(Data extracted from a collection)
=====

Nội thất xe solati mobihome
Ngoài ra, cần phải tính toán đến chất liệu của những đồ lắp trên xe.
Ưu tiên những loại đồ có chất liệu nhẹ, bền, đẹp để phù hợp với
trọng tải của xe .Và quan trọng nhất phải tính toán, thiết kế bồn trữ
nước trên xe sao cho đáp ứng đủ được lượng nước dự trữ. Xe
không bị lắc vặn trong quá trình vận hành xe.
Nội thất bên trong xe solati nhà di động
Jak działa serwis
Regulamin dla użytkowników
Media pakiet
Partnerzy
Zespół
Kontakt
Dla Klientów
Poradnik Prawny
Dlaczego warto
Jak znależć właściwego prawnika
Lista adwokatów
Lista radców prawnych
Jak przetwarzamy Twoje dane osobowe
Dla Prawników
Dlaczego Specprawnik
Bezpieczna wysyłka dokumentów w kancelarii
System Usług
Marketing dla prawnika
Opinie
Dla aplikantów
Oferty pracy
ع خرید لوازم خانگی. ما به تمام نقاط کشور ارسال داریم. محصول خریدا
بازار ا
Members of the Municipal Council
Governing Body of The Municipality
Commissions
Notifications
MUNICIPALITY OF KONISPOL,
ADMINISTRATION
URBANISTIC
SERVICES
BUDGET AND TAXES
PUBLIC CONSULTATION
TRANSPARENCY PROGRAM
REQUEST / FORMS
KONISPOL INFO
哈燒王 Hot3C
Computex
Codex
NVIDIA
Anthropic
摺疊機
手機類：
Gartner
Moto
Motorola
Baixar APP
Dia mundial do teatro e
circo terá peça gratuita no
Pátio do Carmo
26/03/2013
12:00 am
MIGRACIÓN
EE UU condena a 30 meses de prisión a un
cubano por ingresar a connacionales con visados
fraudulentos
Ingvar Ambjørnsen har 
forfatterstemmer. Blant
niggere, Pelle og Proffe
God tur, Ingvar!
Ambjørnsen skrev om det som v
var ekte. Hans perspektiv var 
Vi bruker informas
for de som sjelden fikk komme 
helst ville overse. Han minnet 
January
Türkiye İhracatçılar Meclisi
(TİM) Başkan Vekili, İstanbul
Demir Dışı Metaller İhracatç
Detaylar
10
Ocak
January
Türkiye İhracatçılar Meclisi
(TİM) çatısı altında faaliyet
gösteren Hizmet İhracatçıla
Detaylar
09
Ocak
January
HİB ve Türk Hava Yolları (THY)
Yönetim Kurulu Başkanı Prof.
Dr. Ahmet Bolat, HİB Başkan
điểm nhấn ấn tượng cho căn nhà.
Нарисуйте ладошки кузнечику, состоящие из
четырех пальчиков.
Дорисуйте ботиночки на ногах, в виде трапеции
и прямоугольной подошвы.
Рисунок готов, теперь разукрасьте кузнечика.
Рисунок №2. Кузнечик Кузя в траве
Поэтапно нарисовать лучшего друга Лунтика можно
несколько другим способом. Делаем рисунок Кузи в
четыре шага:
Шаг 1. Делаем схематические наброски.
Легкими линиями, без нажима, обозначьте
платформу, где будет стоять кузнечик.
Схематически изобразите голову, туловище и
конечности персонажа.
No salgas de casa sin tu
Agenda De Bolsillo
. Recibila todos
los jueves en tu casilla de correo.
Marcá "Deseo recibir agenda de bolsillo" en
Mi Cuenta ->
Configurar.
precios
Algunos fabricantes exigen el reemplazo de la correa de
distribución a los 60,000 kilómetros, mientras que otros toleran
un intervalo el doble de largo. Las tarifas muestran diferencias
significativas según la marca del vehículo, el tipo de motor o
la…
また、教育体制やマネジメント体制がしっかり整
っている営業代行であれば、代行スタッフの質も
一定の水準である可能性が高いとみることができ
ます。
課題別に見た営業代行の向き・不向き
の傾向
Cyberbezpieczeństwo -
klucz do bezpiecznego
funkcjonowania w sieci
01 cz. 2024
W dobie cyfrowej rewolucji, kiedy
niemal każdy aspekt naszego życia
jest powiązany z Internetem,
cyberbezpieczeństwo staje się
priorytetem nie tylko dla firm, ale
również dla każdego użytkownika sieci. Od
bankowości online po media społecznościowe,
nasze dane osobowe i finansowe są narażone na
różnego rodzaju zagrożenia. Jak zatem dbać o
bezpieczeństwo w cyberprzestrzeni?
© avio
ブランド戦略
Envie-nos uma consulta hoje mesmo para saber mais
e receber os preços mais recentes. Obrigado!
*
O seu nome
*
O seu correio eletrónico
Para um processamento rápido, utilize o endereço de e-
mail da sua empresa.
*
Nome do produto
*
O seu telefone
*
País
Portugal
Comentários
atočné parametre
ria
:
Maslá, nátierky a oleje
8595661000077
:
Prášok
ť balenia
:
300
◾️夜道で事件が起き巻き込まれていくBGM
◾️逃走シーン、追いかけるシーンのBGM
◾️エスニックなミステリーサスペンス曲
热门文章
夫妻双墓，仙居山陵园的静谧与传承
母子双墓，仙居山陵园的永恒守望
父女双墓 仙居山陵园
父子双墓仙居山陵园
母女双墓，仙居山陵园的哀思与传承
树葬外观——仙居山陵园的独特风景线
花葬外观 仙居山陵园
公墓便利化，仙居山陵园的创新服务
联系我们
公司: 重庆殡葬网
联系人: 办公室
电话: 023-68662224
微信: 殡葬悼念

=====

### [Directions]
In the data above, find the line that contains "không bị lắc vặn trong quá trình vận hành xe.", then reproduce exactly every line from the first line through that line.

### [Expected answer]
Nội thất xe solati mobihome
Ngoài ra, cần phải tính toán đến chất liệu của những đồ lắp trên xe.
Ưu tiên những loại đồ có chất liệu nhẹ, bền, đẹp để phù hợp với
trọng tải của xe .Và quan trọng nhất phải tính toán, thiết kế bồn trữ
nước trên xe sao cho đáp ứng đủ được lượng nước dự trữ. Xe
không bị lắc vặn trong quá trình vận hành xe.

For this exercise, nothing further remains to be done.